Transport Minister Michael Wood takes savage 'right-wing hack' jab at academic over education policy

The Transport Minister has labelled an academic a "right-wing hack" live on-air in a heated exchange over education policy.

Erica Stanford, National's education spokesperson, was discussing her party's new education plan unveiled on Thursday - which would introduce compulsory hour-long lessons in reading, writing and maths each day.

But Transport Minister Michael Wood, appearing on AM alongside Stanford, slammed National's plan as "junk policy".

The minister said the policy was "based on a whole lot of things that are just wrong".

Wood believed the plan was disrespectful to teachers.

"We've specifically brought in 200 frontline people to support teachers to teach the curriculum," he said. "We've given additional training to 600 teachers to better support them to teach."

However, one policy expert saw sense in National's plan. While many have referred to the plan as the party's previous national standards, the New Zealand Initiative senior fellow Michael Johnston didn't believe that was the case.

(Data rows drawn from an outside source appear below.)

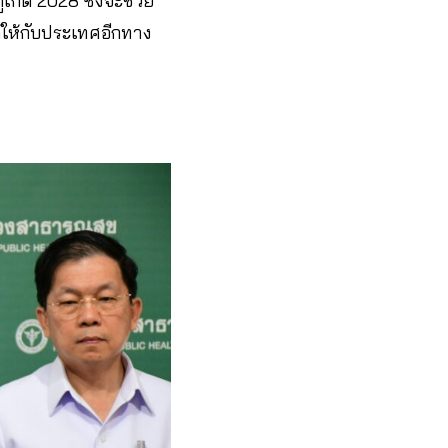
ูเก็ต 2028 ซึ่งจะช่วย
้ให้กับประเทศอีกทาง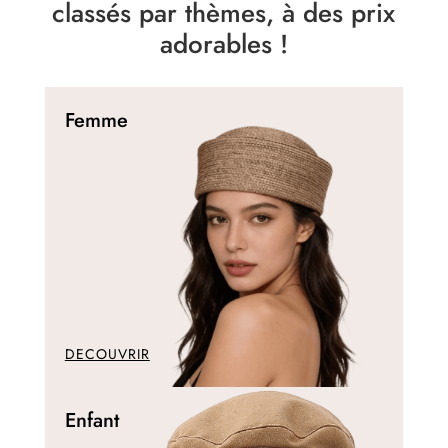
classés par thèmes, à des prix
adorables !
Femme
DECOUVRIR
Enfant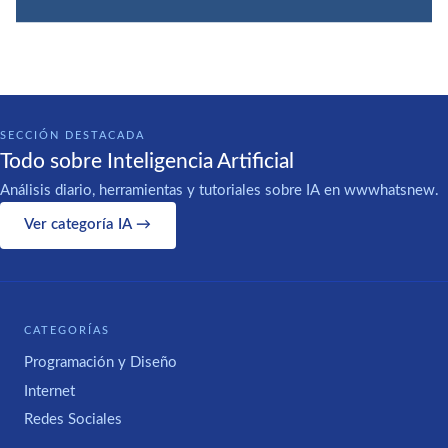
SECCIÓN DESTACADA
Todo sobre Inteligencia Artificial
Análisis diario, herramientas y tutoriales sobre IA en wwwhatsnew.
Ver categoría IA →
CATEGORÍAS
Programación y Diseño
Internet
Redes Sociales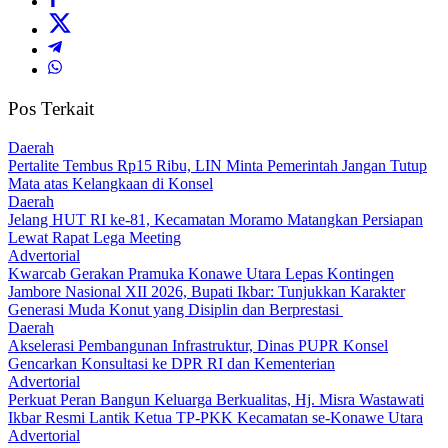
Pos Terkait
Daerah
‎Pertalite Tembus Rp15 Ribu, LIN Minta Pemerintah Jangan Tutup
Mata atas Kelangkaan di Konsel
Daerah
‎Jelang HUT RI ke-81, Kecamatan Moramo Matangkan Persiapan
Lewat Rapat Lega Meeting
Advertorial
‎Kwarcab Gerakan Pramuka Konawe Utara Lepas Kontingen
Jambore Nasional XII 2026, Bupati Ikbar: Tunjukkan Karakter
Generasi Muda Konut yang Disiplin dan Berprestasi ‎
Daerah
Akselerasi Pembangunan Infrastruktur, Dinas PUPR Konsel
Gencarkan Konsultasi ke DPR RI dan Kementerian
Advertorial
‎Perkuat Peran Bangun Keluarga Berkualitas, Hj. Misra Wastawati
Ikbar Resmi Lantik Ketua TP-PKK Kecamatan se-Konawe Utara
Advertorial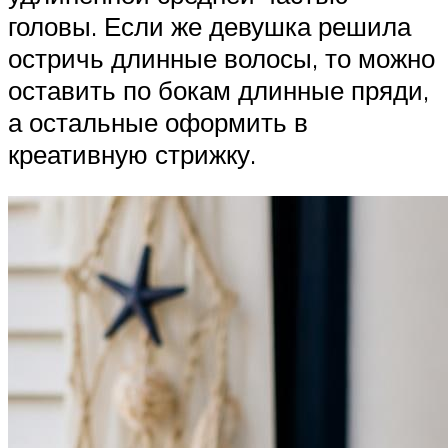
головы. Если же девушка решила
остричь длинные волосы, то можно
оставить по бокам длинные пряди,
а остальные оформить в
креативную стрижку.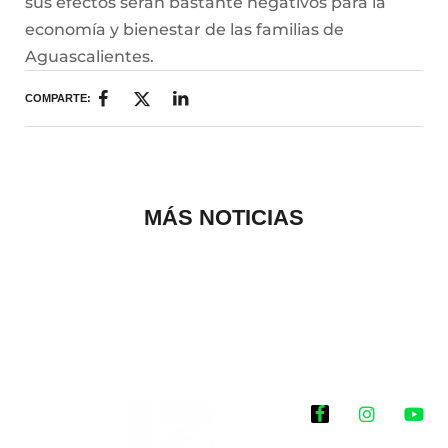
sus efectos serán bastante negativos para la
economía y bienestar de las familias de
Aguascalientes.
COMPARTE:
MÁS NOTICIAS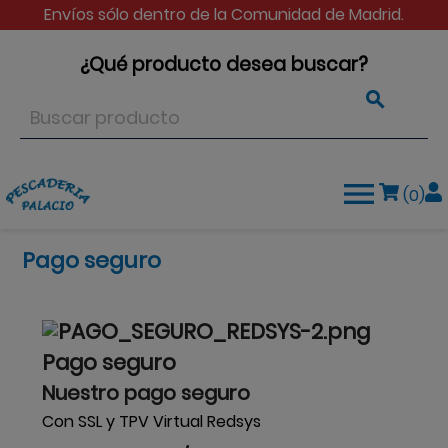
Envíos sólo dentro de la Comunidad de Madrid.
¿Qué producto desea buscar?


(0)
Pago seguro
Pago seguro
Nuestro pago seguro
Con SSL y TPV Virtual Redsys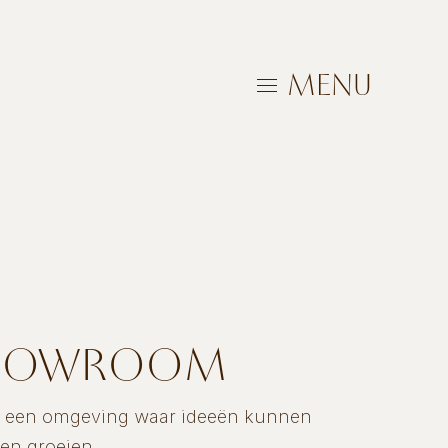
MENU
SHOWROOM
m een omgeving waar ideeën kunnen
en groeien.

National standards were introduced by the National Government in 2010, aimed at informing parents about how well their child was doing in reading, writing and maths compared to their peers. They were scrapped by Labour in 2017. 

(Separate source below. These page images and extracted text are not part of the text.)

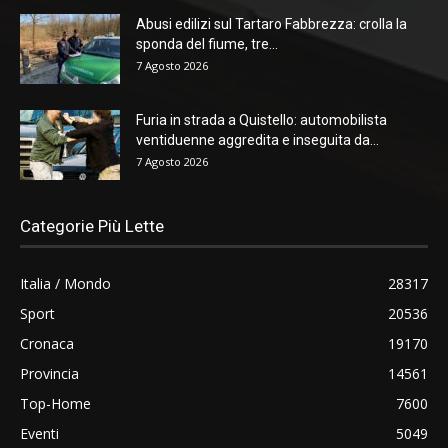
Abusi edilizi sul Tartaro Fabbrezza: crolla la
sponda del fiume, tre...
7 Agosto 2026
Furia in strada a Quistello: automobilista
ventiduenne aggredita e inseguita da...
7 Agosto 2026
Categorie Più Lette
Italia / Mondo
28317
Sport
20536
Cronaca
19170
Provincia
14561
Top-Home
7600
Eventi
5049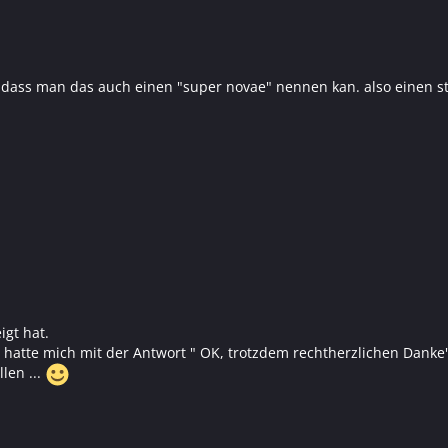
 , dass man das auch einen "super novae" nennen kan. also einen s
igt hat.
atte mich mit der Antwort " OK, trotzdem rechtherzlichen Danke"
len ...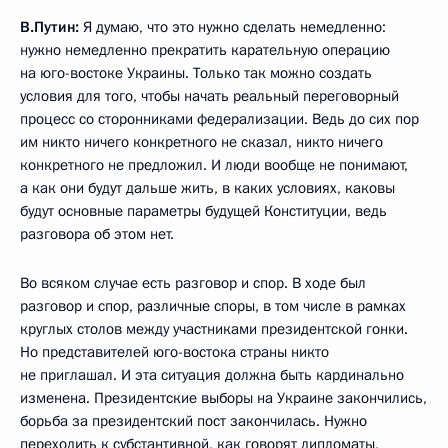
В.Путин:
Я думаю, что это нужно сделать немедленно:
нужно немедленно прекратить карательную операцию
на юго-востоке Украины. Только так можно создать
условия для того, чтобы начать реальный переговорный
процесс со сторонниками федерализации. Ведь до сих пор
им никто ничего конкретного не сказал, никто ничего
конкретного не предложил. И люди вообще не понимают,
а как они будут дальше жить, в каких условиях, каковы
будут основные параметры будущей Конституции, ведь
разговора об этом нет.
Во всяком случае есть разговор и спор. В ходе был
разговор и спор, различные споры, в том числе в рамках
круглых столов между участниками президентской гонки.
Но представителей юго-востока страны никто
не приглашал. И эта ситуация должна быть кардинально
изменена. Президентские выборы на Украине закончились,
борьба за президентский пост закончилась. Нужно
переходить к субстантивной, как говорят дипломаты,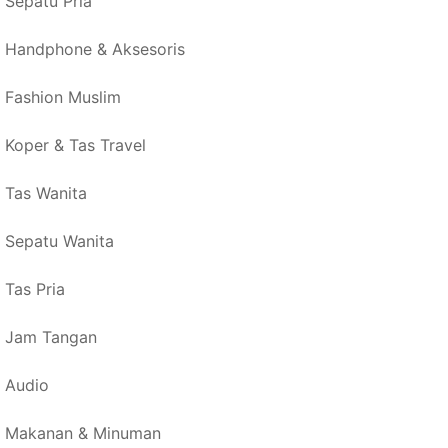
Sepatu Pria
Handphone & Aksesoris
Fashion Muslim
Koper & Tas Travel
Tas Wanita
Sepatu Wanita
Tas Pria
Jam Tangan
Audio
Makanan & Minuman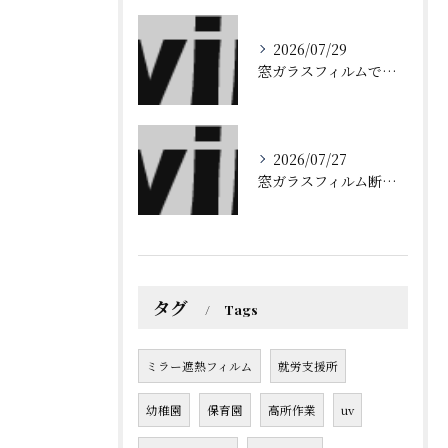
2026/07/29
窓ガラスフィルムで店舗用宮崎県導入コストと耐用年数・資産計上まで徹底解説
2026/07/27
窓ガラスフィルム断熱省エネで夏冬の電気代と快適性を両立する方法
タグ
Tags
ミラー遮熱フィルム
就労支援所
幼稚園
保育園
高所作業
uv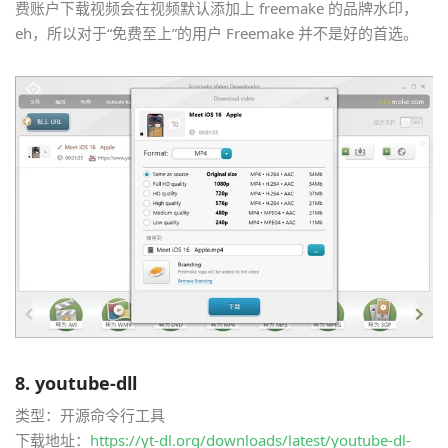
费账户下载视频会在视频默认添加上 freemake 的品牌水印，
eh，所以对于“免费至上”的用户 Freemake 并不是好的首选。
8.
youtube-dll
类型：开源命令行工具
下载地址：
https://yt-dl.org/downloads/latest/youtube-dl-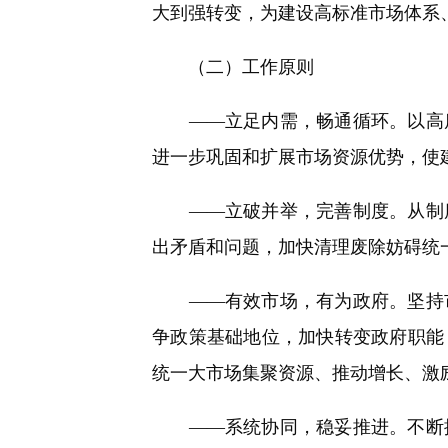
大到强转变，为建设高标准市场体系
（二）工作原则
——立足内需，畅通循环。以高质
进一步巩固和扩展市场资源优势，使
——立破并举，完善制度。从制度
出矛盾和问题，加快清理废除妨碍统
——有效市场，有为政府。坚持市
争政策基础地位，加快转变政府职能
统一大市场集聚资源、推动增长、激
——系统协同，稳妥推进。不断提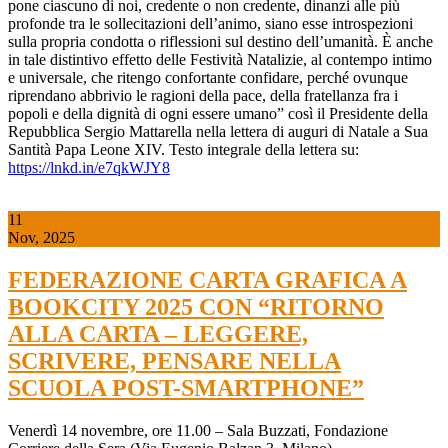
pone ciascuno di noi, credente o non credente, dinanzi alle più
profonde tra le sollecitazioni dell’animo, siano esse introspezioni
sulla propria condotta o riflessioni sul destino dell’umanità. È anche
in tale distintivo effetto delle Festività Natalizie, al contempo intimo
e universale, che ritengo confortante confidare, perché ovunque
riprendano abbrivio le ragioni della pace, della fratellanza fra i
popoli e della dignità di ogni essere umano” così il Presidente della
Repubblica Sergio Mattarella nella lettera di auguri di Natale a Sua
Santità Papa Leone XIV. Testo integrale della lettera su:
https://lnkd.in/e7qkWJY8
11
Nov, 2025
FEDERAZIONE CARTA GRAFICA A
BOOKCITY 2025 CON “RITORNO
ALLA CARTA – LEGGERE,
SCRIVERE, PENSARE NELLA
SCUOLA POST-SMARTPHONE”
Venerdì 14 novembre, ore 11.00 – Sala Buzzati, Fondazione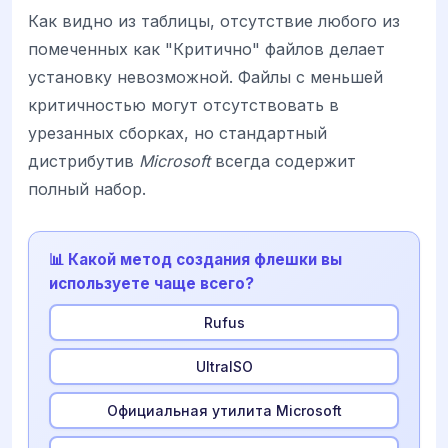
Как видно из таблицы, отсутствие любого из
помеченных как "Критично" файлов делает
установку невозможной. Файлы с меньшей
критичностью могут отсутствовать в
урезанных сборках, но стандартный
дистрибутив
Microsoft
всегда содержит
полный набор.
📊 Какой метод создания флешки вы
используете чаще всего?
Rufus
UltraISO
Официальная утилита Microsoft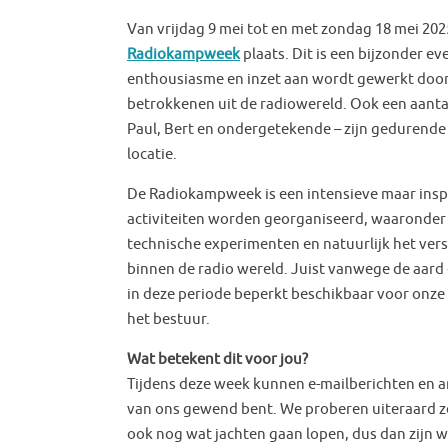
Van vrijdag 9 mei tot en met zondag 18 mei 2025
Radiokampweek
plaats. Dit is een bijzonder 
enthousiasme en inzet aan wordt gewerkt door e
betrokkenen uit de radiowereld. Ook een aantal
Paul, Bert en ondergetekende – zijn gedurende
locatie.
De Radiokampweek is een intensieve maar insp
activiteiten worden georganiseerd, waaronder
technische experimenten en natuurlijk het ver
binnen de radio wereld. Juist vanwege de aard
in deze periode beperkt beschikbaar voor onz
het bestuur.
Wat betekent dit voor jou?
Tijdens deze week kunnen e-mailberichten en
van ons gewend bent. We proberen uiteraard zo 
ook nog wat jachten gaan lopen, dus dan zijn 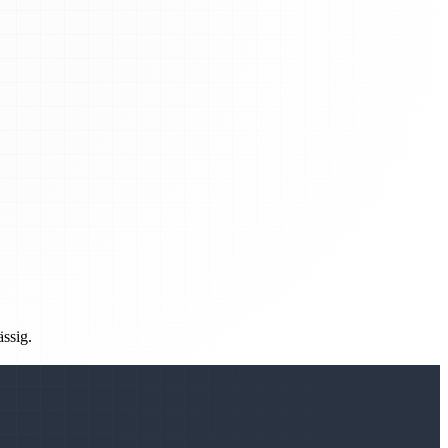
ässig.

"When national standards were introduced last time around, teachers were not given any tools to make their judgements - they had to just make it up, more or less, out of what they saw in front of them," Johnston told AM. "That resulted in massive unreliability in the data."

But the minister lashed out over Johnston's point of view, saying he'd rather listen to Wendy Esra - the principal of Henderson Intermediate who earlier told AM National's education policy was "insulting" and believed it wouldn't work.

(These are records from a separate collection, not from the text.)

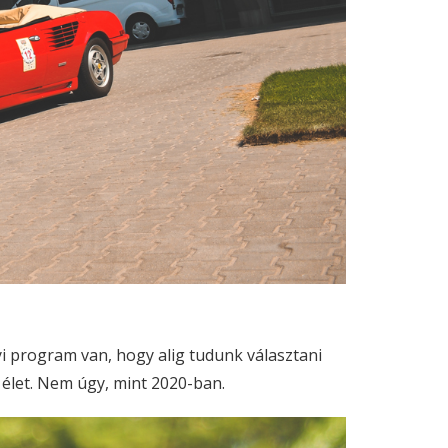
i program van, hogy alig tudunk választani
z élet. Nem úgy, mint 2020-ban.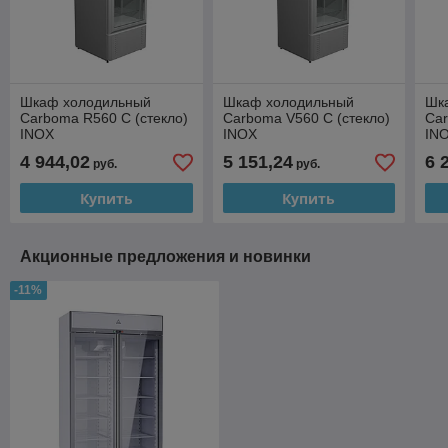
Шкаф холодильный
Шкаф холодильный
Шк
Carboma R560 С (стекло)
Carboma V560 С (стекло)
Car
INOX
INOX
IN
4 944,02
5 151,24
6 
руб.
руб.
Купить
Купить
Акционные предложения и новинки
-11%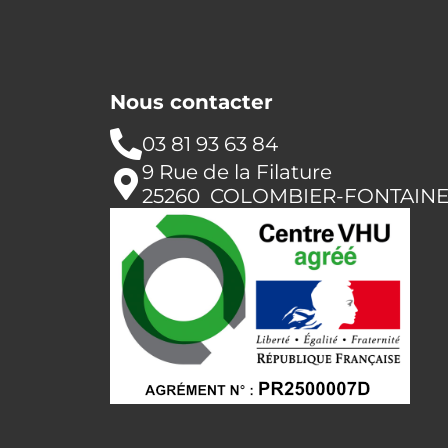
Nous contacter
03 81 93 63 84
9 Rue de la Filature
25260 COLOMBIER-FONTAIN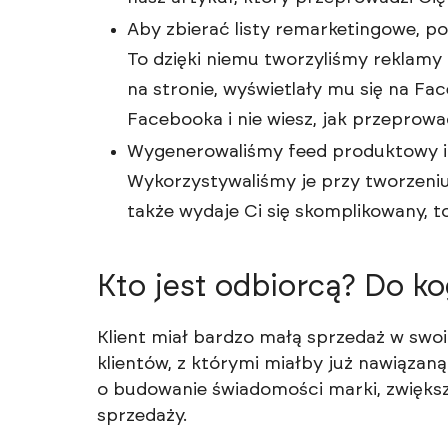
Aby zbierać listy remarketingowe, p
To dzięki niemu tworzyliśmy reklamy 
na stronie, wyświetlały mu się na Fac
Facebooka i nie wiesz, jak przeprowad
Wygenerowaliśmy feed produktowy i 
Wykorzystywaliśmy je przy tworzeniu 
także wydaje Ci się skomplikowany, 
Kto jest odbiorcą? Do 
Klient miał bardzo małą sprzedaż w swoi
klientów, z którymi miałby już nawiązaną
o budowanie świadomości marki, zwiększ
sprzedaży.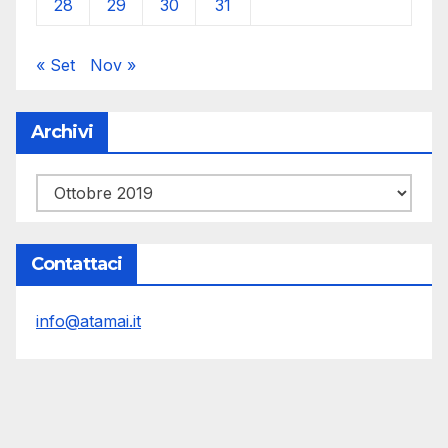
28
29
30
31
« Set
Nov »
Archivi
Archivi
Contattaci
info@atamai.it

"I'll listen to the teacher who was at the desk here, not the right-wing hack from the former business roundtable who's got an ideological agenda," Wood said.

"That's very nasty, Michael - good lord," Stanford responded.

Before the interview turned heated, Stanford said her policy was evidence-based and aimed to give teachers more support.

She believed the current curriculum didn't give teachers enough guidance.

"Our curriculum, since 2007, is extremely loose and it's based on 'competencies' and not knowledge," Stanford said.

But Wood suggested that wasn't the case.

"Listen to what the teachers are saying about this," he said. "Any teacher can pick up their kids' report and see very, very clearly where their kid is at against the curriculum."

Stanford went on to say that something had to be done lift education standards.

"When 2 percent of our decile 1 kids can't pass a basic reading, writing and maths test at 15, we have to do something about it.

"You know what? I'm not going to sit here and listen to the fact that, 'Oh well, kids come in and they've got all these issues and they're poor'... The education system should be the great equaliser for every kid and, at the moment, it's not.

"I want to change that."

AM host Ryan Bridge asked Wood what he made of those comments from Stanford.

"Every kid in this country deserves the best possible education - it's what enables them to reach their potential," Wood responded.

He agreed improvements needed to be made but said National's plan wasn't the answer.

Wood reiterated his belief the National Party's policy was "reheated national standards".

"The National Party getting in there and actually making very specific things about what should and shouldn't be in the curriculum… we need to trust our professionals," he said.

"Why is it one hour each day? Why shouldn't it be 45 minutes?"

Speaking to reporters earlier this week, before National unveiled the full policy, Prime Minister Chris Hipkins said he didn't want education to become a "political football". 

"We try and achieve a bipartisan consensus around curriculum because I think that is something where we should be able to reach [an] agreement."

Hipkins, who was Education Minister before becoming PM, said he'd "hate" to see political parties putting "specific curriculum initiatives up in their manifestos".

Parents, children and teachers deserved a stable curriculum no matter which party was in Government, he said.

This article was amended because it incorrectly stated the Transport Minister called Erica Stanford a "right-wing hack". The Transport Minister in fact called Michael Johnston a "right-wing hack" and has been amended accordingly.